The saint and the hero in The Power and the Glory

Dans The Power and the Glory, le protagoniste n’est pas présenté sous des traits héroïques mais il finit par devenir une figure de saint tandis que le deutéragoniste n’est jamais présenté comme une figure de saint bien qu’il soit doté de traits héroïques. Il n’y a donc pas coïncidence entre la figure du saint et celle du héros et, puisque cette coïncidence constitue l’une des caractéristiques de l’hagiographie, le récit du prêtre anonyme ne ressortit pas à l’hagiographie ; or, si The Power and the Glory n’est pas une hagiographie bien que décrivant l’itinéraire d’un saint, c’est bien que le roman de Greene entend se montrer séditieux envers les métarécits canoniques. De fait, l’hagiographie enchâssée fait l’objet d’une mise en texte caricaturale et de fait, le héros contrevient à toutes les typologies du héros classique tel qu’il est défini par Baudoin, Campbell ou Sellier.

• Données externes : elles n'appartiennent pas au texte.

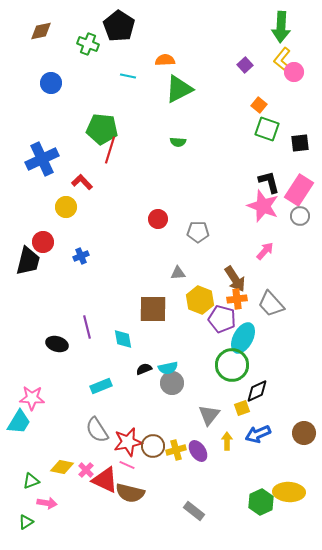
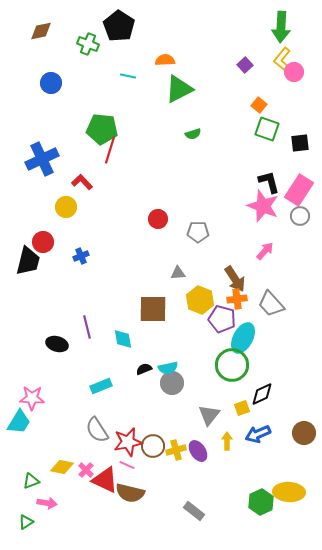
green semicircle at (178, 142): moved 15 px right, 8 px up; rotated 21 degrees counterclockwise
black diamond at (257, 391): moved 5 px right, 3 px down
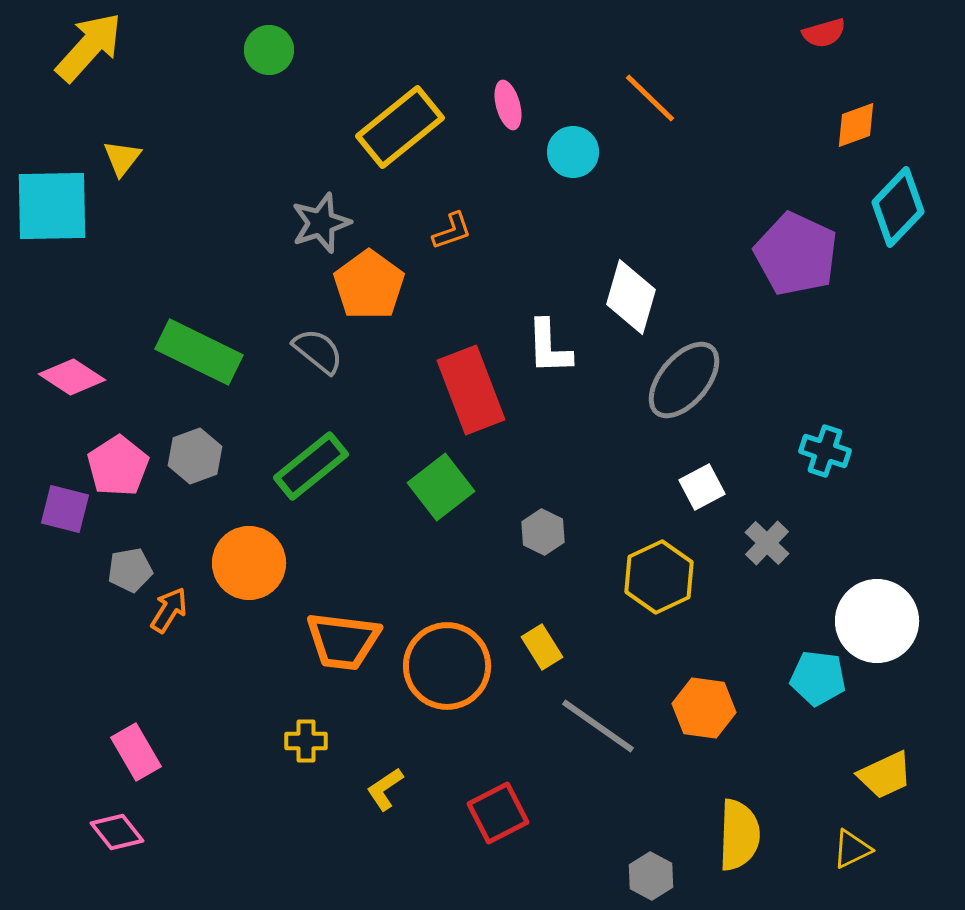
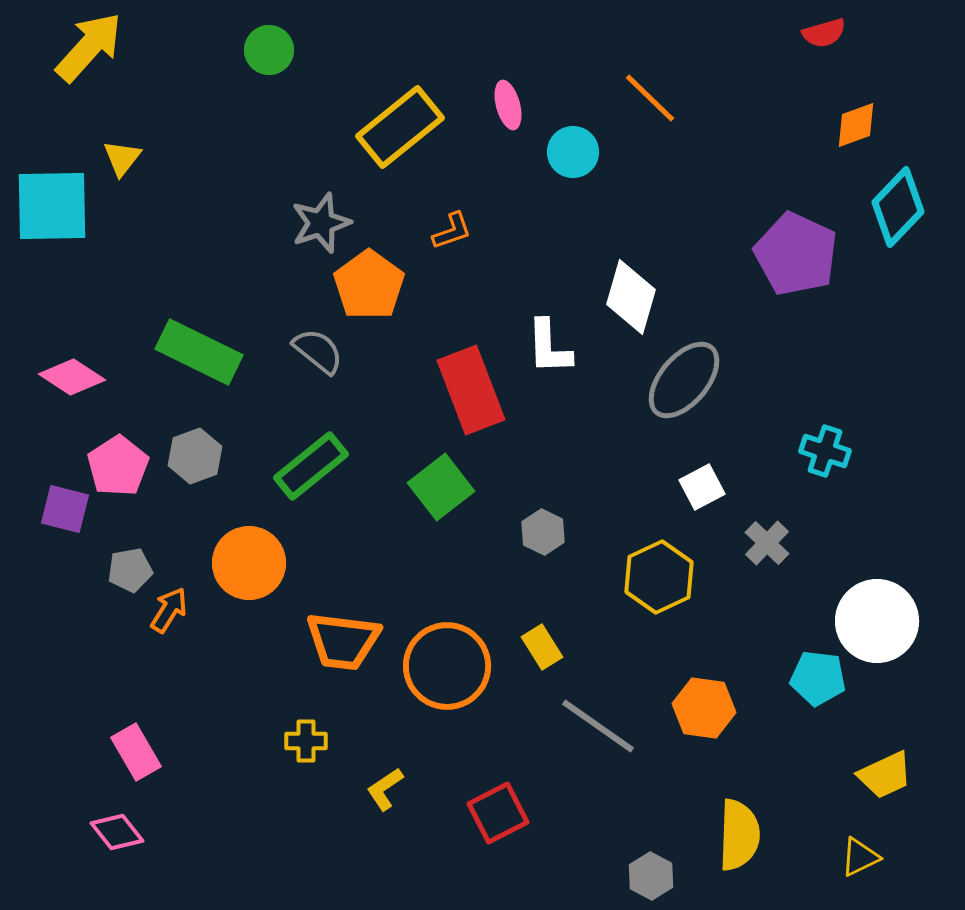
yellow triangle at (852, 849): moved 8 px right, 8 px down
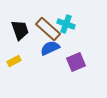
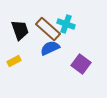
purple square: moved 5 px right, 2 px down; rotated 30 degrees counterclockwise
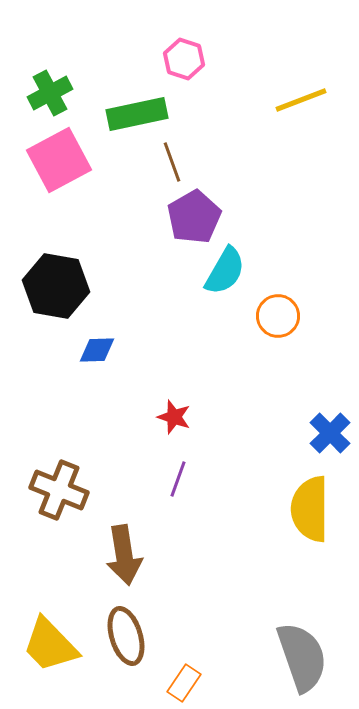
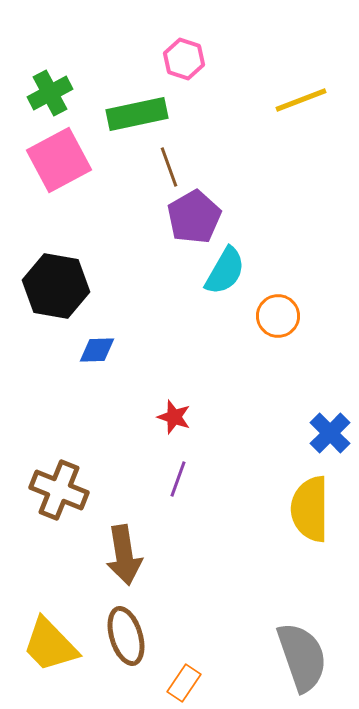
brown line: moved 3 px left, 5 px down
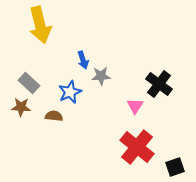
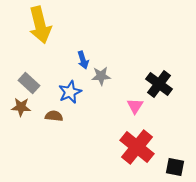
black square: rotated 30 degrees clockwise
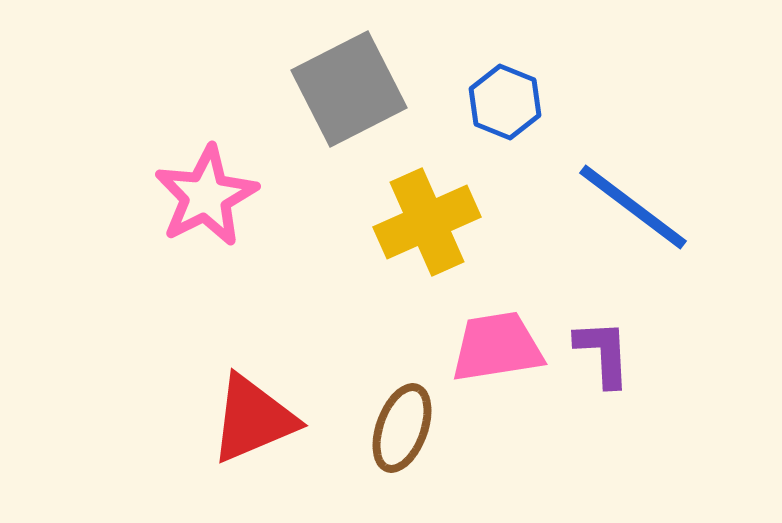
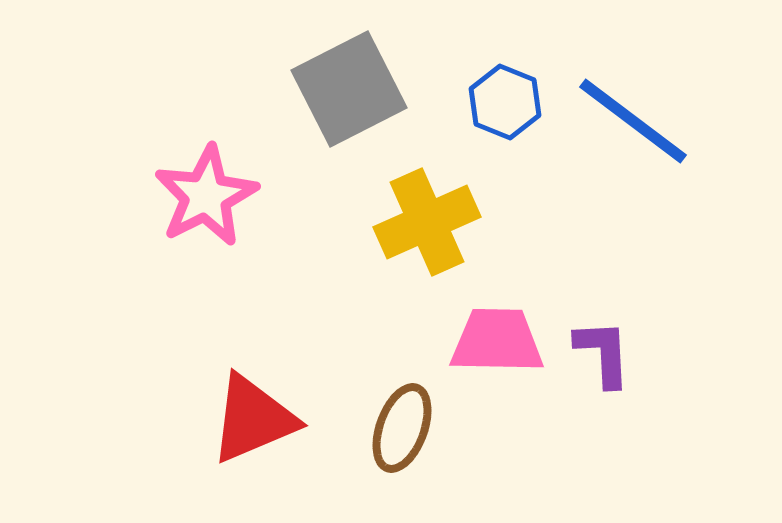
blue line: moved 86 px up
pink trapezoid: moved 6 px up; rotated 10 degrees clockwise
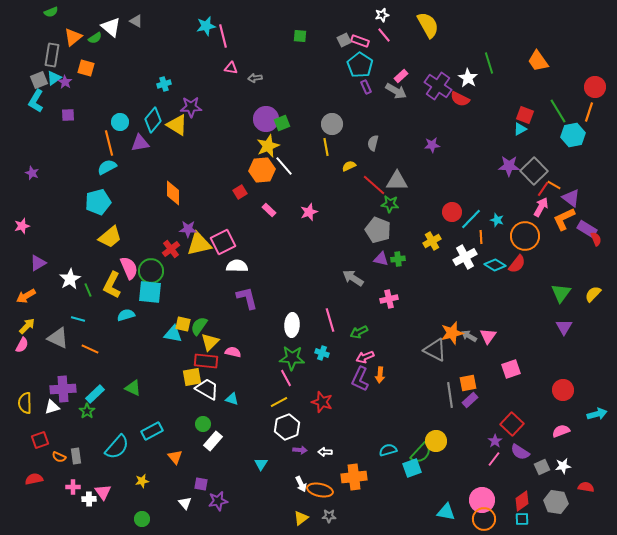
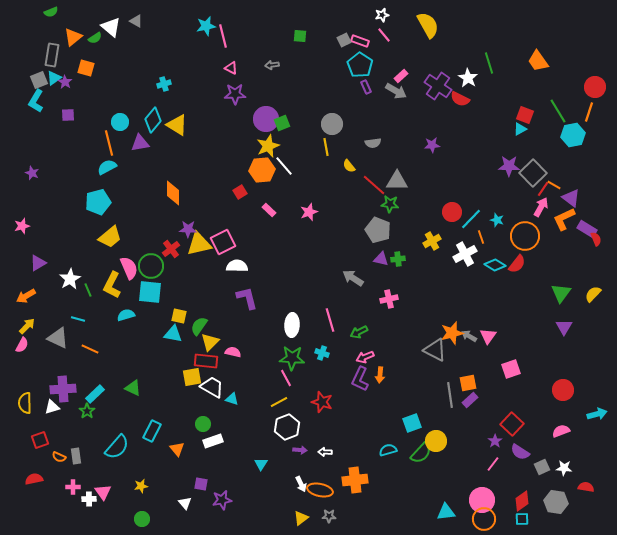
pink triangle at (231, 68): rotated 16 degrees clockwise
gray arrow at (255, 78): moved 17 px right, 13 px up
purple star at (191, 107): moved 44 px right, 13 px up
gray semicircle at (373, 143): rotated 112 degrees counterclockwise
yellow semicircle at (349, 166): rotated 104 degrees counterclockwise
gray square at (534, 171): moved 1 px left, 2 px down
orange line at (481, 237): rotated 16 degrees counterclockwise
white cross at (465, 257): moved 3 px up
green circle at (151, 271): moved 5 px up
yellow square at (183, 324): moved 4 px left, 8 px up
white trapezoid at (207, 389): moved 5 px right, 2 px up
cyan rectangle at (152, 431): rotated 35 degrees counterclockwise
white rectangle at (213, 441): rotated 30 degrees clockwise
orange triangle at (175, 457): moved 2 px right, 8 px up
pink line at (494, 459): moved 1 px left, 5 px down
white star at (563, 466): moved 1 px right, 2 px down; rotated 14 degrees clockwise
cyan square at (412, 468): moved 45 px up
orange cross at (354, 477): moved 1 px right, 3 px down
yellow star at (142, 481): moved 1 px left, 5 px down
purple star at (218, 501): moved 4 px right, 1 px up
cyan triangle at (446, 512): rotated 18 degrees counterclockwise
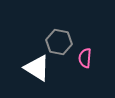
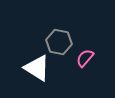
pink semicircle: rotated 36 degrees clockwise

Si Greene s’efforce de mettre en cause les acceptions et les conceptions conventionnelles des concepts de saint et de héros, c’est pour signaler son hétérodoxie fondamentale tant sur le plan théologique que romanesque. Dans l’axiologie idiosyncrasique de Greene, le protagoniste tire sa sainteté de son avilissement et le héros romanesque est à la fois un anti-héros et un héros qui échappe aux classifications génériques. En redéfinissant et reconfigurant le saint et le héros par un processus d’hybridation, Greene souligne donc son horreur de l’orthodoxie que ce soit dans le domaine religieux ou dans le domaine littéraire.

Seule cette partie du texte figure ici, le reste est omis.